Elite Athlete Development Programme Media Release  No: Prime1619

24 Aug 2016

    Embargo: None

Written by: Kyle Gilham


Prime medical team rescues Henri Schoeman’s Olympic bronze

Durban – With South African sport fans celebrating the Olympic bronze medal won by triathlete Henri Schoeman, light has been shone on the combined efforts of a team of Prime Human Performance Institute’s medical experts that played a pivotal role in ensuring the Elite Athlete Development Programme member’s podium performance in Rio de Janeiro.

Having poured much blood, sweat and tears into his build-up to the global sporting spectacle, Schoeman’s Olympic dream hung precariously in the balance just days before the clash after he was struck down by illness.

A common cold turned into a chest infection in the days preceding his all-important Brazilian assignment threatened to undo all the hard work the 24 year-old Durban North athlete had put in during training.

“For as long as I can remember it has been my dream and goal to be an Olympic medallist and I went into the Olympics with my training being at a near-perfect level,” explains Schoeman. “I was feeling good and confident.”

“When I started feeling the cold/chest infection on the Sunday before my race I remained positive because I was sure that I had more than enough time to recover.

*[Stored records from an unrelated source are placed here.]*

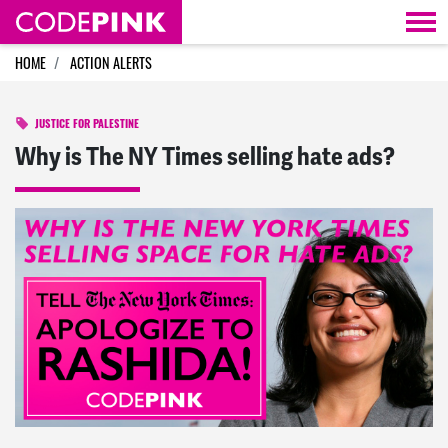
Skip navigation
HOME
ACTION ALERTS
JUSTICE FOR PALESTINE
Why is The NY Times selling hate ads?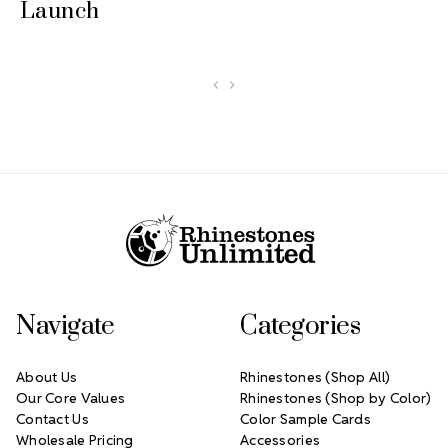
Launch
Footer Start
Navigate
Categories
About Us
Rhinestones (Shop All)
Our Core Values
Rhinestones (Shop by Color)
Contact Us
Color Sample Cards
Wholesale Pricing
Accessories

“However, when it got to Wednesday, the day before the race, I was feeling at my worst and I became quite emotional as I could feel my lifelong dream of being an Olympian slip away,” reflects Schoeman.

Cue the intervention of Prime HPI specialist and Team South Africa team doctor, Dr. Kevin Subban.

“I worked very closely with Dr. Subban, who advised me that going for chest and sinus x-rays as well as having my white blood cell count taken would be the best way to go.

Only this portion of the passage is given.